A juzgar por las molestias
generadas por ondear la bandera del M-19, podemos decir que, para fortuna o
infortunio de la humanidad, seguimos siendo animales simbólicos; pero para
pesar de esa misma humanidad, hay que reconocer que, dentro de esa comunidad de
animales hay unos que optaron por quedarse en el pasado, como fuente inagotable
de su inquina, aversión, antipatía y ojeriza hacia quien, para bien o para mal,
es el presidente de la República elegido democráticamente.

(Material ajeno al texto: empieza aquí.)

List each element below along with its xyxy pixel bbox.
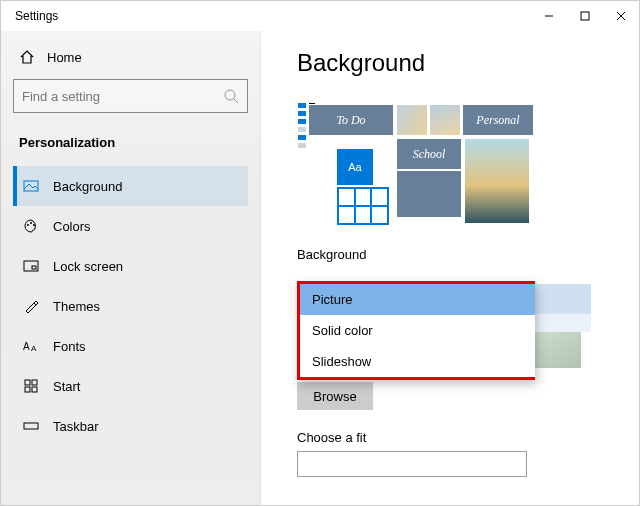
svg-rect-16	[25, 387, 30, 392]
lockscreen-icon	[23, 258, 39, 274]
section-title: Personalization	[19, 135, 248, 150]
dropdown-option-solidcolor[interactable]: Solid color	[300, 315, 535, 346]
minimize-button[interactable]	[531, 1, 567, 31]
nav-item-label: Background	[53, 179, 122, 194]
nav-item-label: Start	[53, 379, 80, 394]
taskbar-icon	[23, 418, 39, 434]
nav-list: Background Colors Lock screen Themes AA …	[13, 166, 248, 446]
sidebar: Home Personalization Background Colors L…	[1, 31, 261, 505]
preview-tile	[397, 171, 461, 217]
svg-rect-15	[32, 380, 37, 385]
home-button[interactable]: Home	[19, 49, 248, 65]
nav-item-colors[interactable]: Colors	[13, 206, 248, 246]
svg-rect-1	[581, 12, 589, 20]
preview-tile-todo: To Do	[309, 105, 393, 135]
preview-tile-school: School	[397, 139, 461, 169]
preview-tile-image	[465, 139, 529, 223]
svg-text:A: A	[23, 341, 30, 352]
preview-grid	[337, 187, 389, 225]
nav-item-fonts[interactable]: AA Fonts	[13, 326, 248, 366]
dropdown-option-slideshow[interactable]: Slideshow	[300, 346, 535, 377]
svg-rect-17	[32, 387, 37, 392]
background-dropdown-open[interactable]: Picture Solid color Slideshow	[297, 281, 535, 380]
themes-icon	[23, 298, 39, 314]
desktop-preview: To Do Personal Aa School	[297, 97, 537, 227]
palette-icon	[23, 218, 39, 234]
svg-point-4	[225, 90, 235, 100]
page-title: Background	[297, 49, 609, 77]
fit-dropdown[interactable]	[297, 451, 527, 477]
dropdown-overflow	[535, 284, 591, 314]
preview-tile-personal: Personal	[463, 105, 533, 135]
fit-label: Choose a fit	[297, 430, 609, 445]
nav-item-lockscreen[interactable]: Lock screen	[13, 246, 248, 286]
svg-point-7	[27, 224, 29, 226]
dropdown-overflow	[535, 314, 591, 332]
start-icon	[23, 378, 39, 394]
svg-rect-18	[24, 423, 38, 429]
nav-item-label: Fonts	[53, 339, 86, 354]
browse-button[interactable]: Browse	[297, 382, 373, 410]
main-pane: Background To Do Personal Aa School Back…	[261, 31, 639, 505]
svg-text:A: A	[31, 344, 37, 353]
search-box[interactable]	[13, 79, 248, 113]
close-button[interactable]	[603, 1, 639, 31]
nav-item-label: Lock screen	[53, 259, 123, 274]
preview-tile-image	[430, 105, 460, 135]
picture-icon	[23, 178, 39, 194]
nav-item-start[interactable]: Start	[13, 366, 248, 406]
dropdown-option-picture[interactable]: Picture	[300, 284, 535, 315]
fonts-icon: AA	[23, 338, 39, 354]
background-label: Background	[297, 247, 609, 262]
nav-item-label: Taskbar	[53, 419, 99, 434]
nav-item-label: Themes	[53, 299, 100, 314]
nav-item-label: Colors	[53, 219, 91, 234]
window-title: Settings	[15, 9, 58, 23]
svg-line-5	[234, 99, 238, 103]
nav-item-background[interactable]: Background	[13, 166, 248, 206]
nav-item-themes[interactable]: Themes	[13, 286, 248, 326]
home-icon	[19, 49, 35, 65]
maximize-button[interactable]	[567, 1, 603, 31]
titlebar: Settings	[1, 1, 639, 31]
preview-tile-image	[397, 105, 427, 135]
svg-rect-14	[25, 380, 30, 385]
search-icon	[223, 88, 239, 104]
preview-sample-tile: Aa	[337, 149, 373, 185]
svg-point-9	[33, 224, 35, 226]
nav-item-taskbar[interactable]: Taskbar	[13, 406, 248, 446]
home-label: Home	[47, 50, 82, 65]
svg-rect-11	[32, 266, 36, 269]
search-input[interactable]	[22, 89, 206, 104]
svg-point-8	[30, 222, 32, 224]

Le sugiero a todas y todos aquellos
que se sienten morir de la rabia al ver ondear la bandera del M-19, que lean
con juicio a Ernest Cassirer. Aquí les dejo una cita: “[el hombre] no encuentra
un mundo de objetos físicos sino un universo simbólico, un mundo de símbolos. Debe
aprender, antes que nada, a leerlos, pues todo hecho histórico, por muy simple
que parezca, no se determina y comprende más que mediante un análisis previo de
símbolos”.
Esa bandera, el M-19, Petro, las
otras guerrillas; los paramilitares, las FFAA, las familias poderosas, la clase
política y cada uno de nosotros está envuelto en el universo simbólico de una conflicto
armado interno que nos ha permitido vernos en el espejo y ver en este la ignominia,
la inmoralidad, la estética de lo atroz de la que habla Édgar Barrero y la
estolidez de todos los guerreros; así como la complicidad e ignorancia de quienes a pesar
de saber de los horrores de esta guerra fratricida, prefirieron aplaudir al
bando de sus simpatías para sentirse más tranquilos moralmente. Toda guerra es
inmoral y la nuestra, sí que lo fue, lo es y seguirá siendo.